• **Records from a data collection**
● ● ● ● ●
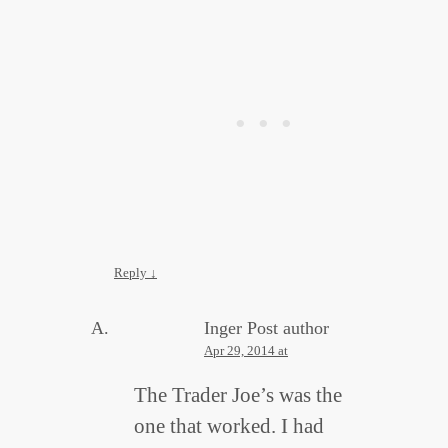
Reply
↓
Inger
Post author
Apr 29, 2014 at
The Trader Joe’s was the
one that worked. I had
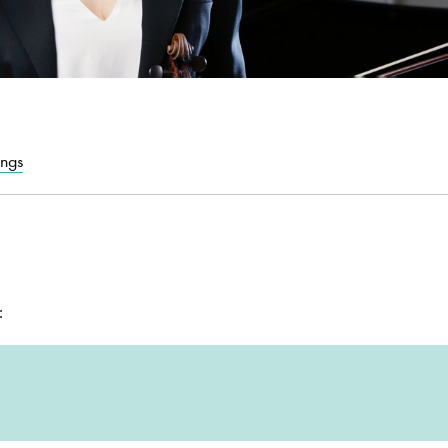
ings
:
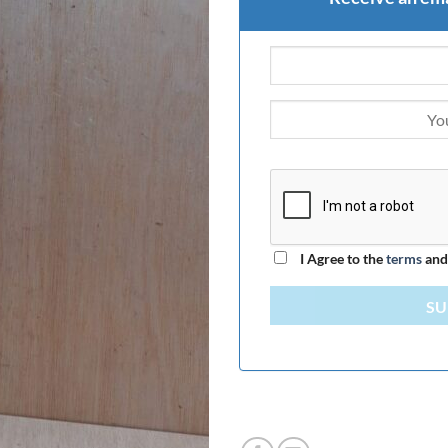
I Agree to the
terms
an
SU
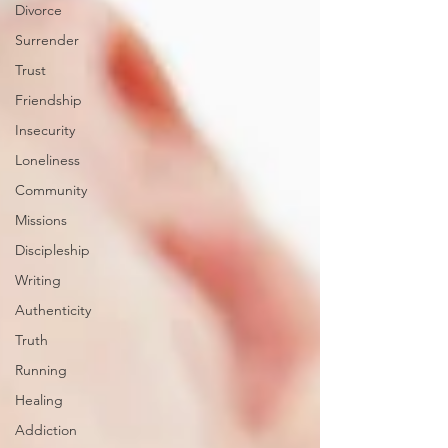
Divorce
Surrender
Trust
Friendship
Insecurity
Loneliness
Community
Missions
Discipleship
Writing
Authenticity
Truth
Running
Healing
Addiction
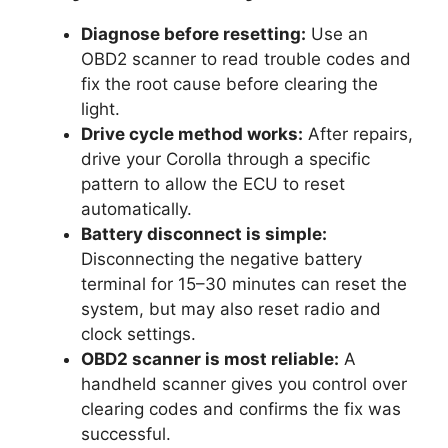
Diagnose before resetting:
Use an
OBD2 scanner to read trouble codes and
fix the root cause before clearing the
light.
Drive cycle method works:
After repairs,
drive your Corolla through a specific
pattern to allow the ECU to reset
automatically.
Battery disconnect is simple:
Disconnecting the negative battery
terminal for 15–30 minutes can reset the
system, but may also reset radio and
clock settings.
OBD2 scanner is most reliable:
A
handheld scanner gives you control over
clearing codes and confirms the fix was
successful.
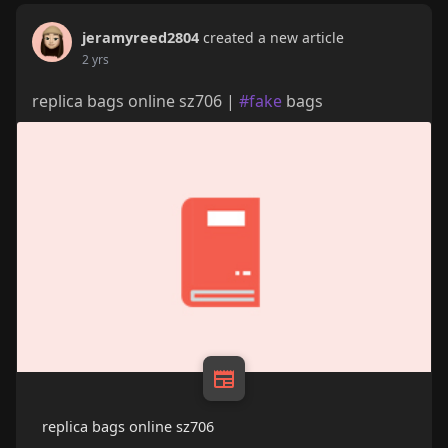
jeramyreed2804
created a new article
2 yrs
replica bags online sz706 |
#fake
bags
replica bags online sz706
● ● ● ● ●
• **Work to complete**
Keep the pictures out of the copy and return the rest of the data above exactly.

• **Expected answer**
Reply
↓
Inger
Post author
Apr 29, 2014 at
The Trader Joe’s was the
one that worked. I had
ings
:
I Agree to the
terms
an
SU
Divorce
Surrender
Trust
Friendship
Insecurity
Loneliness
Community
Missions
Discipleship
Writing
Authenticity
Truth
Running
Healing
Addiction
Diagnose before resetting:
Use an
OBD2 scanner to read trouble codes and
fix the root cause before clearing the
light.
Drive cycle method works:
After repairs,
drive your Corolla through a specific
pattern to allow the ECU to reset
automatically.
Battery disconnect is simple:
Disconnecting the negative battery
terminal for 15–30 minutes can reset the
system, but may also reset radio and
clock settings.
OBD2 scanner is most reliable:
A
handheld scanner gives you control over
clearing codes and confirms the fix was
successful.
jeramyreed2804
created a new article
2 yrs
replica bags online sz706 |
#fake
bags
replica bags online sz706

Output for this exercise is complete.